From the line with "变化的谨慎立场，并巧妙地为" through the line with "ołączyła nie tylko", inclusive, return each line of the data below exactly and leave the rest out.
═══ SUPPLIED MATERIAL
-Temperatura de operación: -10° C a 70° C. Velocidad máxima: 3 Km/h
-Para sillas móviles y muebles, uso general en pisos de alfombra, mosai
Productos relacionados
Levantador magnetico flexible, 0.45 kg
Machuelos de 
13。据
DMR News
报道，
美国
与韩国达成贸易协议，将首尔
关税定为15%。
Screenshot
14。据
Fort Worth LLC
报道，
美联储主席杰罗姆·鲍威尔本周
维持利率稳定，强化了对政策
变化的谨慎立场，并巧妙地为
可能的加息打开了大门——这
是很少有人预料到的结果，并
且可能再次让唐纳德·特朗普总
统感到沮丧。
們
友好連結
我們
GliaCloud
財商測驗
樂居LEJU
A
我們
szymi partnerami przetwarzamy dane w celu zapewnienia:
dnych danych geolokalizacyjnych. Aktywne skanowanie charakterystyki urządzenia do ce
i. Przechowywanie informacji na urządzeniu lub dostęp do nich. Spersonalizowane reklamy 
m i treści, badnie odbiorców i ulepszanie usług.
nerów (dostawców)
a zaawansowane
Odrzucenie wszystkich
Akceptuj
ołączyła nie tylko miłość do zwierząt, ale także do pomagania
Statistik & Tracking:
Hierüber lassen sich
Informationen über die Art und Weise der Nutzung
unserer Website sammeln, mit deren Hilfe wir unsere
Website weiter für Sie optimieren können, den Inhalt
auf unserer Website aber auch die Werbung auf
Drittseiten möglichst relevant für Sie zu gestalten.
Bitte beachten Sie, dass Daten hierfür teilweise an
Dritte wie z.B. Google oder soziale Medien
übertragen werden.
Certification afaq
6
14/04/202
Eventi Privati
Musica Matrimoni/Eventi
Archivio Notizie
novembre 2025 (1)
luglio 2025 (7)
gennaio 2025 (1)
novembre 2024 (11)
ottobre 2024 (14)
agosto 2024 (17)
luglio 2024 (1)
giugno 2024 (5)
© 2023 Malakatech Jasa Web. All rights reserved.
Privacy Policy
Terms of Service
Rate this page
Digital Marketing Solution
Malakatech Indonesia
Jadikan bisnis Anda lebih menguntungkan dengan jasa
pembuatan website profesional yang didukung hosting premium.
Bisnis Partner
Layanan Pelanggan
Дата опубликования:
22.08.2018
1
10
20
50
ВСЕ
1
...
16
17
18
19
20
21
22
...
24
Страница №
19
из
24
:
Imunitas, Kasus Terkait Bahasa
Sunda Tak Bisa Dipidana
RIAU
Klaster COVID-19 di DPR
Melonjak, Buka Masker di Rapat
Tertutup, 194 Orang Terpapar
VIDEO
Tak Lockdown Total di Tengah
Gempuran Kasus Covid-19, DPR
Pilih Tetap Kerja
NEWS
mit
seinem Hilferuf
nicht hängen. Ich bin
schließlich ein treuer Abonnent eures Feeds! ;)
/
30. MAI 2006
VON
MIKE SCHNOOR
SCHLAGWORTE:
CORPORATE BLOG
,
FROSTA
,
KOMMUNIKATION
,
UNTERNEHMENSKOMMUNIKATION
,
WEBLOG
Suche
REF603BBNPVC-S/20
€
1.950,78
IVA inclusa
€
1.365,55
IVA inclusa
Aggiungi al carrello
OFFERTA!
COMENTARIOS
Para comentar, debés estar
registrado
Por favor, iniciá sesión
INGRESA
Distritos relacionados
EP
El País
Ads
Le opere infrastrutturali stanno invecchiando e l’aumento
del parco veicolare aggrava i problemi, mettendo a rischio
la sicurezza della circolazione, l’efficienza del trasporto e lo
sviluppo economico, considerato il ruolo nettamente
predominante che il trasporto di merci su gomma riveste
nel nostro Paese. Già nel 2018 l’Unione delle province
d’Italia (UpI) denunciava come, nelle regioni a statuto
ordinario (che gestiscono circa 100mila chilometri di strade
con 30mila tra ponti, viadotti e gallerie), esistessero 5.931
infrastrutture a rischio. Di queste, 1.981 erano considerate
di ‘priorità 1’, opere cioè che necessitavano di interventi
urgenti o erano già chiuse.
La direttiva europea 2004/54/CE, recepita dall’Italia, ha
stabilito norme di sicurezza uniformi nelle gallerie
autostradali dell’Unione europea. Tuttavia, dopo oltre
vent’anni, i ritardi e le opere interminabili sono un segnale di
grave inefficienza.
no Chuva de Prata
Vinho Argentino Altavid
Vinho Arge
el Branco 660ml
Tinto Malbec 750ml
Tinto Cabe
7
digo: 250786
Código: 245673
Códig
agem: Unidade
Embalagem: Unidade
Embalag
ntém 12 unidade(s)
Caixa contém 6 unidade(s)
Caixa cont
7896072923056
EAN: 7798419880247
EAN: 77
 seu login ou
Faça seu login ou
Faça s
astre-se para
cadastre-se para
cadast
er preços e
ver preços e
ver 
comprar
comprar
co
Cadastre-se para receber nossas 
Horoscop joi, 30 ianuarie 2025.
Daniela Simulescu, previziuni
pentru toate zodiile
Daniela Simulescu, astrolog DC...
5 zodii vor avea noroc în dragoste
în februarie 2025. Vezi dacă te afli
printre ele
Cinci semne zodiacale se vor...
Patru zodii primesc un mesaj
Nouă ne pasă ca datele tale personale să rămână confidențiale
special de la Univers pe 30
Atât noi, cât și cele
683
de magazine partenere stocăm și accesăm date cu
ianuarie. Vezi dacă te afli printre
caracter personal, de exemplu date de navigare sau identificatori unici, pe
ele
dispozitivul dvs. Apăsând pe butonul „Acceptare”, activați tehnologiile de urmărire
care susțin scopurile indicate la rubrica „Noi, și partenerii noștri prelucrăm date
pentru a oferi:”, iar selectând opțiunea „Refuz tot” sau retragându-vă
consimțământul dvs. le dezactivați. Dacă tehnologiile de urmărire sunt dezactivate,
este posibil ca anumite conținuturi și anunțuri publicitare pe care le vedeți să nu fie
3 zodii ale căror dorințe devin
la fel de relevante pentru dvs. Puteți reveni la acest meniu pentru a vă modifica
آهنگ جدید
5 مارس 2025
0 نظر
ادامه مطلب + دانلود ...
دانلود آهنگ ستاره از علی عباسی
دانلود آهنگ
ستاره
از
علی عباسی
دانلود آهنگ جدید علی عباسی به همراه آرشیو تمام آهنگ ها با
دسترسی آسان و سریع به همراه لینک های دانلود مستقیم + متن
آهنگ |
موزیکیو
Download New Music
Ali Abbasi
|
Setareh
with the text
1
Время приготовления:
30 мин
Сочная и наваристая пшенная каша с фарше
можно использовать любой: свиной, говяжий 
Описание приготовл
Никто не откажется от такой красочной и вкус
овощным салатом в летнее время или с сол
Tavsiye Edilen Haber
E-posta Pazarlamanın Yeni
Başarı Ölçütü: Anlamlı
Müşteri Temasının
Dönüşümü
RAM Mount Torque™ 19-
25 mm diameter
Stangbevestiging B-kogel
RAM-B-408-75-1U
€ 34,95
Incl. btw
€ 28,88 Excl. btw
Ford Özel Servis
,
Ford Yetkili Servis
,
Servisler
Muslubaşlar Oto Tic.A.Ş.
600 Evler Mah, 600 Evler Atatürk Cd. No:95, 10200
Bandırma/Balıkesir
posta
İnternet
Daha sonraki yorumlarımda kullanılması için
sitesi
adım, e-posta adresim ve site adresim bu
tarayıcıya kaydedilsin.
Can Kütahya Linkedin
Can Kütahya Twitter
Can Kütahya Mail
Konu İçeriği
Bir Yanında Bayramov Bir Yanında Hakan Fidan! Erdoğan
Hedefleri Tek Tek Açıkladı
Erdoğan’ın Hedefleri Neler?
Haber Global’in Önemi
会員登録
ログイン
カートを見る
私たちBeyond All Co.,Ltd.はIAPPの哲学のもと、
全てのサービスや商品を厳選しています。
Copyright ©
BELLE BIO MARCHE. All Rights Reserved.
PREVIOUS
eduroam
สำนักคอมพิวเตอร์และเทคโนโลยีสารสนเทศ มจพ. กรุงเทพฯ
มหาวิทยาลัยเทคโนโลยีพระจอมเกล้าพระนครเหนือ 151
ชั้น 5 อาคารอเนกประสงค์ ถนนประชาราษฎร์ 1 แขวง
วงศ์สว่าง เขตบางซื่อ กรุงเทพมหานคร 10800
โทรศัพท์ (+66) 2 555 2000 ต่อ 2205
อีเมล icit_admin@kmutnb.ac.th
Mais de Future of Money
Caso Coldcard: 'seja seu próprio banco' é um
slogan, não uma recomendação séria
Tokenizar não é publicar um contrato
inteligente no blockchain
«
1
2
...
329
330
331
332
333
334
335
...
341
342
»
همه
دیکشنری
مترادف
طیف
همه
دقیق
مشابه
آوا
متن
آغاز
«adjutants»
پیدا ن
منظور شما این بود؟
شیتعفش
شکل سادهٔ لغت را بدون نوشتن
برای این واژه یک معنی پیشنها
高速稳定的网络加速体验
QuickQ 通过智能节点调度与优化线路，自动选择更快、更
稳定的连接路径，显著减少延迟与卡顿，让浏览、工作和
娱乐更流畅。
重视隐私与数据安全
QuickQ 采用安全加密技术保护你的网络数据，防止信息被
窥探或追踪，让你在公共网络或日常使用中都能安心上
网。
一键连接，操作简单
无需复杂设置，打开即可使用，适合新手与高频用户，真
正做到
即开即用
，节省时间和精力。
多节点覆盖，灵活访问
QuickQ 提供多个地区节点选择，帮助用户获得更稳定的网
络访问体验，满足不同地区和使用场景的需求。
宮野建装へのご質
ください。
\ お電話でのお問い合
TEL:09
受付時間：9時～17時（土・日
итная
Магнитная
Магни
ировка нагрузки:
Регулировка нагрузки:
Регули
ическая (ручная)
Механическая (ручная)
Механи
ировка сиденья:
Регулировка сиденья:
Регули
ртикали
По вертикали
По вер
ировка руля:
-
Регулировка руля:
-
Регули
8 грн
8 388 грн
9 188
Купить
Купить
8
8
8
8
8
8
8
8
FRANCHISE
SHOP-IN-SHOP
══════
__RESULT FOR THIS TASK__.
变化的谨慎立场，并巧妙地为
可能的加息打开了大门——这
是很少有人预料到的结果，并
且可能再次让唐纳德·特朗普总
统感到沮丧。
們
友好連結
我們
GliaCloud
財商測驗
樂居LEJU
A
我們
szymi partnerami przetwarzamy dane w celu zapewnienia:
dnych danych geolokalizacyjnych. Aktywne skanowanie charakterystyki urządzenia do ce
i. Przechowywanie informacji na urządzeniu lub dostęp do nich. Spersonalizowane reklamy 
m i treści, badnie odbiorców i ulepszanie usług.
nerów (dostawców)
a zaawansowane
Odrzucenie wszystkich
Akceptuj
ołączyła nie tylko miłość do zwierząt, ale także do pomagania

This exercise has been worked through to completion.